Nvidia has announced world foundation models (WFMs) for creating generative physical AI to power autonomous factories and warehouses, traffic control systems, and even surgical rooms.
At CES in Las Vegas Monday, Nvidia trumpeted a slew of AI announcements, with an emphasis on generative physical AI that promises a new revolution in factory and warehouse automation.
“AI requires us to build an entirely new computing stack to build AI factories, accelerated computing at data center scale,” Rev Lebaredian, vice president of omniverse and simulation technology at Nvidia, said at a press conference Monday.
[ Related: More Nvidia news and insights ]
Nvidia defines physical AI as the embodiment of artificial intelligence in humanoids, factories, and other devices within industrial systems. Large language models (LLMs), Nvidia says, are one-dimensional. They can predict the next token in modes like letters or words. Image- and video-generation models are two-dimensional; they can predict the next pixel. But physical AI — which Nvidia believes will power everything from surgical rooms to data centers, warehouses, factories, traffic control systems, and smart cities — requires models that can understand and interpret a three-dimensional world.
Much as the advent of generative pre-trained transformers (GPT) led to an explosion of gen AI development over the past several years, Lebaredian believes that today’s investments in agentic AI will unlock a wave of physical AI innovation.
AI gets physical
Nvidia places robots in three distinct buckets: knowledge robots (agentic AI), generalist and humanoid robots, and transportation robots (autonomous vehicles). The latter two categories consist of robots that can understand and interact with the physical world.
“These robots are driven by physical AI models that can understand and interact with their environments,” Lebaredian said. “While language models generate text or video from text or image prompts, physical AI will generate their next action based on instructions. Physical AI will completely revolutionize the world’s industrial markets, bringing AI into 10 million factories and 200,000 warehouses.”
Lebaredian said that most people think of Nvidia’s robotics and automotive businesses as the computer in the robot or car. But, he said, the real opportunity is the AI factory. Currently, developers of humanoid robots rely on hundreds of human operators performing thousands of repetitive demonstrations to teach a handful of skills.
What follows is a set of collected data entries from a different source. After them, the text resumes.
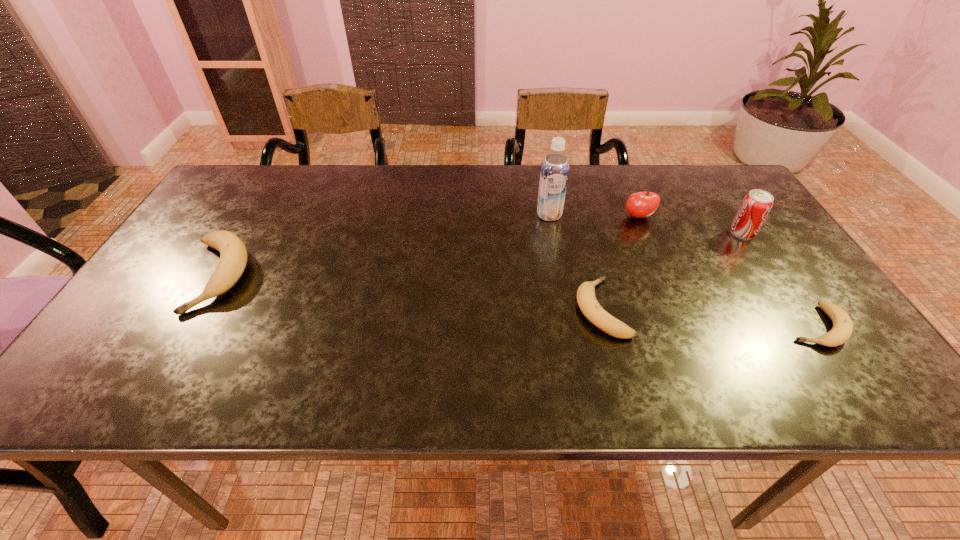 Please point a location where one more banana can be added evenly. Please provide its 2D coordinates. Your answer should be formatted as a tuple, i.e. [(x, y)], where the tuple contains the x and y coordinates of a point satisfying the conditions above.

[(402, 291)] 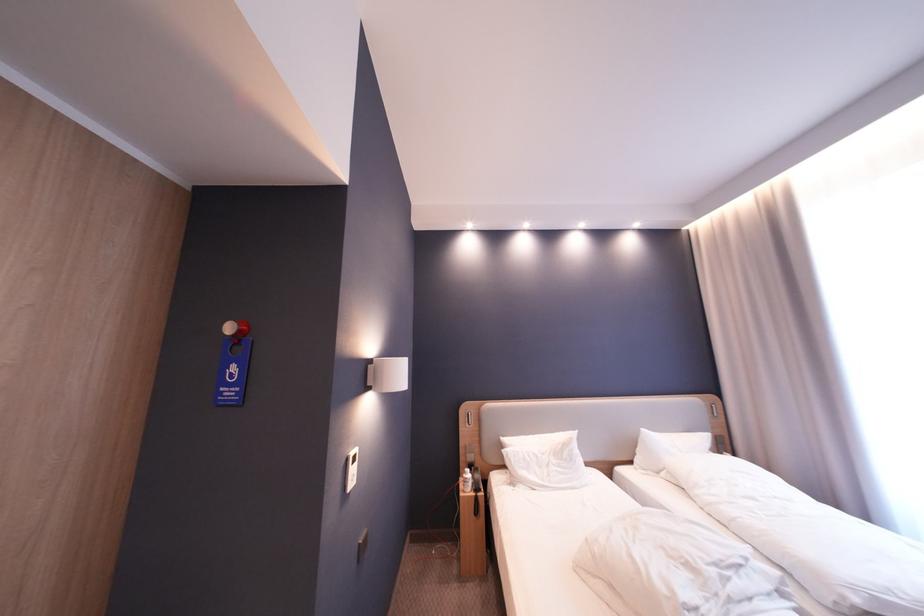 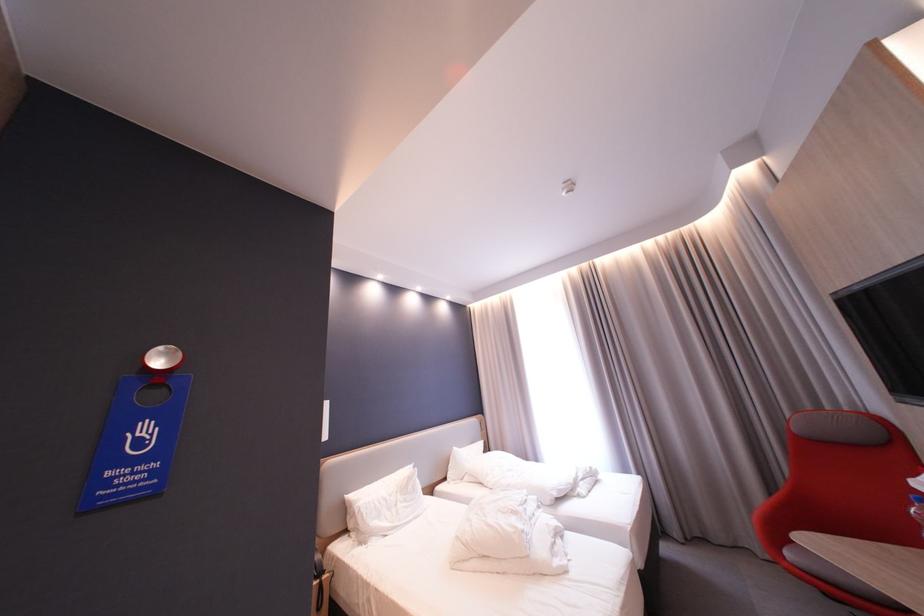 Question: How did the camera likely rotate?

Choices:
 (A) Left
 (B) Right
 (C) Up
 (D) Down

Answer: (B) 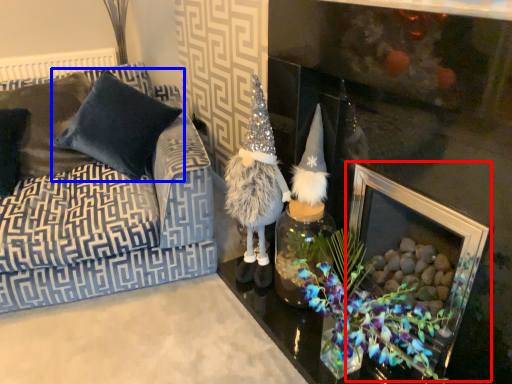 Question: Which of the following is the closest to the observer, picture frame (highlighted by a red box) or pillow (highlighted by a blue box)?

Choices:
 (A) picture frame
 (B) pillow

Answer: (A) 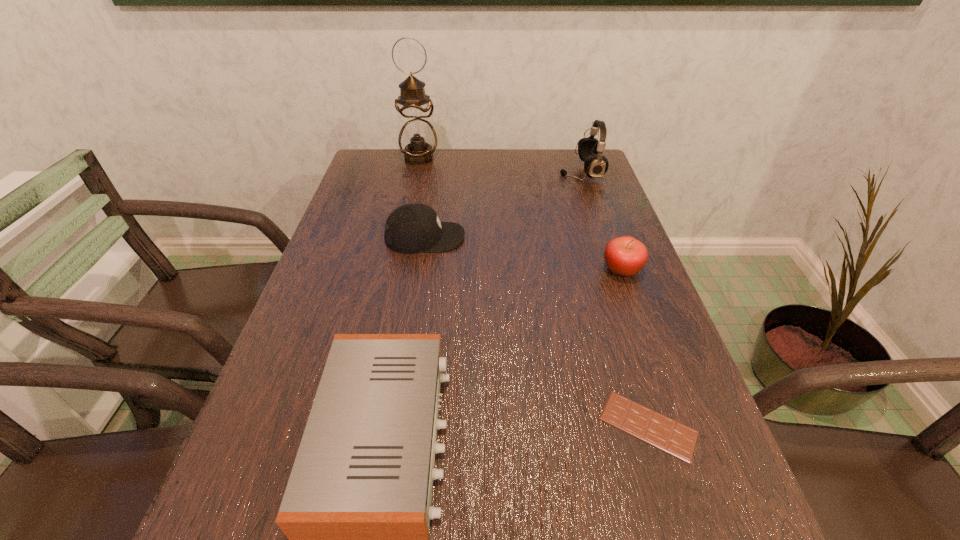 Identify the location of the tallest object. This screenshot has height=540, width=960. (417, 136).

Locate an element on the screen. the second tallest object is located at coordinates (590, 150).

The image size is (960, 540). Find the location of `the third farthest object`. the third farthest object is located at coordinates (412, 228).

Where is `the third nearest object`? The image size is (960, 540). the third nearest object is located at coordinates (625, 256).

Locate an element on the screen. This screenshot has height=540, width=960. chocolate bar is located at coordinates (662, 432).

Locate an element on the screen. vacant point located 0.160m on the front of the tallest object is located at coordinates (412, 193).

Where is `free space located with the microphone on the side of the headset`? Image resolution: width=960 pixels, height=540 pixels. free space located with the microphone on the side of the headset is located at coordinates (524, 172).

This screenshot has height=540, width=960. What are the coordinates of `vacant space located 0.300m with the microphone on the side of the headset` in the screenshot? It's located at (464, 172).

Identify the location of free spot located with the microphone on the side of the headset. This screenshot has height=540, width=960. (451, 172).

The width and height of the screenshot is (960, 540). I want to click on vacant space located 0.100m on the front-facing side of the third farthest object, so click(504, 238).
And autonomous vehicle (AV) developers need to drive millions of miles and process, filter, and label the thousands of petabytes of data they capture.
“Ultimately, no matter how much real-world data you collect and how many miles you drive, we’ll always need synthetic data to perfect models and ensure they can perform well even in long-tail, edge-case scenarios,” Lebaredian said.
To power the next wave of AI robotics, Nvidia has created what it calls its “three computer solution,” which consists of Nvidia DGX, for training the AI-based stack in the data center; Nvidia Omniverse running on Nvidia OVX systems, for simulation and synthetic data generation; and the Nvidia AGX in-vehicle computer, for processing real-time sensor data.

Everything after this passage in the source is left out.